Data excerpts:
===============

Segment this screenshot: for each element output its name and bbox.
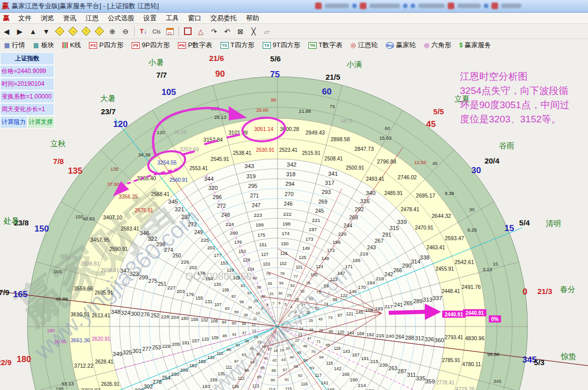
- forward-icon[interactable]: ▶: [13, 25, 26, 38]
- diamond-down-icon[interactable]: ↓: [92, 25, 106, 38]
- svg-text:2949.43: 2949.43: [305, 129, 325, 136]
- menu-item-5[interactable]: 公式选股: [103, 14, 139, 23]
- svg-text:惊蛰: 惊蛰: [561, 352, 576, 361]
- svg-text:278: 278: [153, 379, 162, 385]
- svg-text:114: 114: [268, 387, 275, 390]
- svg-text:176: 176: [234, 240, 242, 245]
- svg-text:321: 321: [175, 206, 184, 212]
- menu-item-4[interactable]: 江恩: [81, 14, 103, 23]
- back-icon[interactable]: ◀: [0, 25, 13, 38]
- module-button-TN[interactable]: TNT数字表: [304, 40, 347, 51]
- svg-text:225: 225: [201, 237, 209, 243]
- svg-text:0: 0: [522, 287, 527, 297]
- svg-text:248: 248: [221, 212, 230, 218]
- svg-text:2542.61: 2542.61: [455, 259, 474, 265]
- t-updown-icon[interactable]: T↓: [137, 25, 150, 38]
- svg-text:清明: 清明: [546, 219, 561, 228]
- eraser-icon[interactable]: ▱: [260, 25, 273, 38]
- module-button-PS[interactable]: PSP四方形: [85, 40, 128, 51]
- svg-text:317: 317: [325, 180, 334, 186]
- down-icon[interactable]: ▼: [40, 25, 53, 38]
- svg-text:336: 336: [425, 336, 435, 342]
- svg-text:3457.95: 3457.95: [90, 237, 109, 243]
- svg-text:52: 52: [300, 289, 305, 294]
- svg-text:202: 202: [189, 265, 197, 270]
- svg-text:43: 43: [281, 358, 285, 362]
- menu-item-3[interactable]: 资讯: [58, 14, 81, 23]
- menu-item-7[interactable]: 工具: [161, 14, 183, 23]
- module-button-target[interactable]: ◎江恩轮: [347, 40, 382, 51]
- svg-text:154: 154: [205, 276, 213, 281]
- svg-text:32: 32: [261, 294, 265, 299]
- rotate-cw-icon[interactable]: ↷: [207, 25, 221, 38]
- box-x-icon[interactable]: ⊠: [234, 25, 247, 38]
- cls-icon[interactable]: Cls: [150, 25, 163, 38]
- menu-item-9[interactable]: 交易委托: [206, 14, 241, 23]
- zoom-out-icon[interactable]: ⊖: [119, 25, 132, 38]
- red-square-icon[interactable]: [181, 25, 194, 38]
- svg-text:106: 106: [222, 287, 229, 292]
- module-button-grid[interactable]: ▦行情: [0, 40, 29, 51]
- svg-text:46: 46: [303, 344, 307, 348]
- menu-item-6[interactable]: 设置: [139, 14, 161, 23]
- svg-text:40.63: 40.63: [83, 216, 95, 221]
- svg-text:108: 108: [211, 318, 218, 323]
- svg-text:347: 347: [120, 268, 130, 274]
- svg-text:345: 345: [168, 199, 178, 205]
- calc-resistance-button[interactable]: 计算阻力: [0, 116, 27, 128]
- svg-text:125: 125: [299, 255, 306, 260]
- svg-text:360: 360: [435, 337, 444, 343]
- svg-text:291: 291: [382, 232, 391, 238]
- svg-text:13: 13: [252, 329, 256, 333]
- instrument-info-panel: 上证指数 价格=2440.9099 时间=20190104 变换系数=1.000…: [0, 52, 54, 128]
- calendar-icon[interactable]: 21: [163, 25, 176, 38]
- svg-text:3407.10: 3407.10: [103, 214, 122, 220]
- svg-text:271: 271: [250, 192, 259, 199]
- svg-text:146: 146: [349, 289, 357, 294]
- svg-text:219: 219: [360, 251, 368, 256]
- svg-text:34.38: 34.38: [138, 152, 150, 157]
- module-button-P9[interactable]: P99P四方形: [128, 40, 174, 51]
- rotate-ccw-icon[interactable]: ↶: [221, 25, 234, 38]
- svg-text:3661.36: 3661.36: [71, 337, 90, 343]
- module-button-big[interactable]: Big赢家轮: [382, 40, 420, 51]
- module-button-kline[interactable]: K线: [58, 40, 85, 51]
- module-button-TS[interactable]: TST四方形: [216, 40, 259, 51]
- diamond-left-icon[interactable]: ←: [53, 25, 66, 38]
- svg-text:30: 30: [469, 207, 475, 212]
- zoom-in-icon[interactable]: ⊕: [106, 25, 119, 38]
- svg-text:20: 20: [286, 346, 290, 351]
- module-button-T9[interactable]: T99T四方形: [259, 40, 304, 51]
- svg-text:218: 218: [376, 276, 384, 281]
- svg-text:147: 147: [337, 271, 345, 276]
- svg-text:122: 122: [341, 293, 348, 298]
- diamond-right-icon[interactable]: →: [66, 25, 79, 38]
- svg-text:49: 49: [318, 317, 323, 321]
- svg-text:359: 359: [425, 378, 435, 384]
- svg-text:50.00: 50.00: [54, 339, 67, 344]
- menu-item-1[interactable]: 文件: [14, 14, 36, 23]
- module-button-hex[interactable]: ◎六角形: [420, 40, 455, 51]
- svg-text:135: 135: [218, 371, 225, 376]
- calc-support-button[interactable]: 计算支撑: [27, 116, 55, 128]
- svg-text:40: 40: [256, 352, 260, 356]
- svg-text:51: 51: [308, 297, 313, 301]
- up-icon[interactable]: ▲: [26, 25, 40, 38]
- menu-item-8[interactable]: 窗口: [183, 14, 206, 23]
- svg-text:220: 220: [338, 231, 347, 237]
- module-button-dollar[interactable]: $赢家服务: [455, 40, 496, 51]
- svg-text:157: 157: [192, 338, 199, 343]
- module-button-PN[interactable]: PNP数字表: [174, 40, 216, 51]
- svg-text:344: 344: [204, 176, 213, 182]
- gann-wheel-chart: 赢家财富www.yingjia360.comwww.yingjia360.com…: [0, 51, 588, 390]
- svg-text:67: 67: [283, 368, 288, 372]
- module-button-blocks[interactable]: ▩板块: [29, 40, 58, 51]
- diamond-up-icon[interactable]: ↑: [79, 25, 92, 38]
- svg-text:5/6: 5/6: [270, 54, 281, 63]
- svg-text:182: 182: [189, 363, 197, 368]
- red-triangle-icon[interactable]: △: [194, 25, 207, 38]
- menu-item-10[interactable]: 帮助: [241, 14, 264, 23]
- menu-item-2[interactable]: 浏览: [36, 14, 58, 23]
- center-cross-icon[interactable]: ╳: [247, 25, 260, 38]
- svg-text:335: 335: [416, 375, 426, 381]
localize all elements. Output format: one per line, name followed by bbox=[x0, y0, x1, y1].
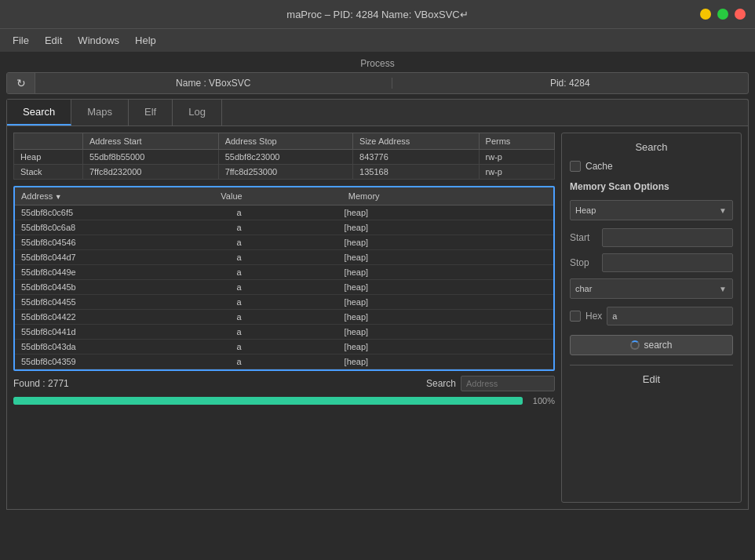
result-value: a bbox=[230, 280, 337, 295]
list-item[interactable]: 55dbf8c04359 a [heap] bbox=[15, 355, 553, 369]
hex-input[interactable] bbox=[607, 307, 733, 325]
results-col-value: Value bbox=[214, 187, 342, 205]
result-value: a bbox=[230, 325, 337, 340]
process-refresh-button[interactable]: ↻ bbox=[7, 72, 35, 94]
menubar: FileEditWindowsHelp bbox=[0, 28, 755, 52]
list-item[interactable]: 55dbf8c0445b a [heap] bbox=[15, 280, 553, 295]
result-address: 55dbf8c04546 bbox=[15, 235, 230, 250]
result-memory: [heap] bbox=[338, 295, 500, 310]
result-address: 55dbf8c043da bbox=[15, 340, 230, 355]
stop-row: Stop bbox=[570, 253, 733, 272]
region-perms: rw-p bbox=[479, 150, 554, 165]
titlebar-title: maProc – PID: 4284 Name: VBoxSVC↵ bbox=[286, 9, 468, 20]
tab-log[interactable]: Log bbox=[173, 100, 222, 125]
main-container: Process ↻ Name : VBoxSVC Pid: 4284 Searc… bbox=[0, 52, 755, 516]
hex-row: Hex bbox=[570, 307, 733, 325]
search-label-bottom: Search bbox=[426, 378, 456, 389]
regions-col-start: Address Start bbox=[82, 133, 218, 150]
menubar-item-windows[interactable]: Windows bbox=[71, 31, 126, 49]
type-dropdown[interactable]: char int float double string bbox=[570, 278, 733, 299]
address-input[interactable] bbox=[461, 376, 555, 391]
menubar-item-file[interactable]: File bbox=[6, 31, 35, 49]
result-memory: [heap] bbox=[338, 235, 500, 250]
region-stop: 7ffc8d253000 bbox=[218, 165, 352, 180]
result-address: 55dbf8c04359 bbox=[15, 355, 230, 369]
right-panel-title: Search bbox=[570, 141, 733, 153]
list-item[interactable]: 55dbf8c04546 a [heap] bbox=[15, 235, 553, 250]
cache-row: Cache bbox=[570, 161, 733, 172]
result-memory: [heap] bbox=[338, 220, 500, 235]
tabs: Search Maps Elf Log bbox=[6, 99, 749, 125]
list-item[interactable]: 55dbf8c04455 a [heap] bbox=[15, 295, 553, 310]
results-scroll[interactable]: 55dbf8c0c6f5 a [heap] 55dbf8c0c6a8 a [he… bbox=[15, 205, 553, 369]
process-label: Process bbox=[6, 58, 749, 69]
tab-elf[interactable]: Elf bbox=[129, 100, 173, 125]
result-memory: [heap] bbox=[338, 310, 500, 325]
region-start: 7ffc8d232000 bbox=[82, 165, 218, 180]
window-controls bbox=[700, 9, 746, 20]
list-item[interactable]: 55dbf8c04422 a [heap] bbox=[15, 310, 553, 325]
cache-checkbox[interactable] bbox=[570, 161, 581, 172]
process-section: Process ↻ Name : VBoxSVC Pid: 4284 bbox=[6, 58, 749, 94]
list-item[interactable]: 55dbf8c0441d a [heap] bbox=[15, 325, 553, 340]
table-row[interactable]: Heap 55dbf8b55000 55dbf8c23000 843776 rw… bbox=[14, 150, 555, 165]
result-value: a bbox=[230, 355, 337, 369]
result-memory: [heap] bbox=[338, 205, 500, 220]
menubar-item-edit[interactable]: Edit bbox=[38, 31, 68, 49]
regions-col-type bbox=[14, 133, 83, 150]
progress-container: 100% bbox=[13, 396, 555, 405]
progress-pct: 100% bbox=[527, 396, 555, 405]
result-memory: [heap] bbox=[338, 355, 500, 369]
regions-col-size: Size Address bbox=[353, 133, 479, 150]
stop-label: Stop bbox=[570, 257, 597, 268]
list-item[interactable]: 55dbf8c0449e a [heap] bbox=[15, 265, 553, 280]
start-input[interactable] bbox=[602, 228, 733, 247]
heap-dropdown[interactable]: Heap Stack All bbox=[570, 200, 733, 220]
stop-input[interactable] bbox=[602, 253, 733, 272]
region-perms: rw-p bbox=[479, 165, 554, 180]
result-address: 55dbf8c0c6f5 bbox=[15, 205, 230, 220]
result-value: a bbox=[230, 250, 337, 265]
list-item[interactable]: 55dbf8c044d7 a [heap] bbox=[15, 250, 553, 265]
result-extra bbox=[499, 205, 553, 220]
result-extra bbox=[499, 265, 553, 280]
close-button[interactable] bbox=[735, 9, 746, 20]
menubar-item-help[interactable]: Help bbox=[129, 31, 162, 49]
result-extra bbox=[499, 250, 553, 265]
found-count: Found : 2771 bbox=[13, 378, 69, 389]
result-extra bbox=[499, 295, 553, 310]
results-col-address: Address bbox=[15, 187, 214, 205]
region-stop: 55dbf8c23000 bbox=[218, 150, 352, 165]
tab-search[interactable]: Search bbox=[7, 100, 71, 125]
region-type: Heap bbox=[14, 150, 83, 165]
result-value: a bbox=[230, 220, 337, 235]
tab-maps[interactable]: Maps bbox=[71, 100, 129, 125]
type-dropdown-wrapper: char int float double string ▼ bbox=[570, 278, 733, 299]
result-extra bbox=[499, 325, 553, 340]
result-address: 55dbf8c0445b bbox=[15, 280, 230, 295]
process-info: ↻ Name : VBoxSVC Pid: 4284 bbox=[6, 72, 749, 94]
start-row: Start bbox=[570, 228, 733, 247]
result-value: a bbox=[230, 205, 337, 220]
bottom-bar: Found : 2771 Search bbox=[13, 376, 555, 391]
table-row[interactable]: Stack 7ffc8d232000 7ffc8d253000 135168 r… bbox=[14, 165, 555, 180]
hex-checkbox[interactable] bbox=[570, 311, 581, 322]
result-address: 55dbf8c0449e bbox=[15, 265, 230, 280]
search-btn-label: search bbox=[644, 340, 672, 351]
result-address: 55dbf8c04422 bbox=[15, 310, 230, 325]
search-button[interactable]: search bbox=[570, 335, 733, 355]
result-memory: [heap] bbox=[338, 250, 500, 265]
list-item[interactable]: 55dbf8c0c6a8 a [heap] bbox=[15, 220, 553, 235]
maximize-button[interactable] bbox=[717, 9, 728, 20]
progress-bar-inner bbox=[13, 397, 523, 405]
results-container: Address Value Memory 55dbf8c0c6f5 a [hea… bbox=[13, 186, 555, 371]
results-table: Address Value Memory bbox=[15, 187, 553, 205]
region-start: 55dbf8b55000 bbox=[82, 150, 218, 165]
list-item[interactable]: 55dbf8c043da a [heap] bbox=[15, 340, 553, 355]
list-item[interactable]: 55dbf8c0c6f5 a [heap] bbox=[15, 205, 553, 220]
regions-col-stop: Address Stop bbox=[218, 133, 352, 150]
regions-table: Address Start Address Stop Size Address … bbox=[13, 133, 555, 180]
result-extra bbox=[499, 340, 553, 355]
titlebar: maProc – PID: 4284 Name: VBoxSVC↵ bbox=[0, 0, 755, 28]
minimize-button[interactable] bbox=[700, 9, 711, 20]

===============

▸ **TASK OBJECTIVE**:
Return every line above in which the string "Maps" occurs.

▸ **RESPONSE AREA**:
tabs: Search Maps Elf Log bbox=[6, 99, 749, 125]
tab-maps[interactable]: Maps bbox=[71, 100, 129, 125]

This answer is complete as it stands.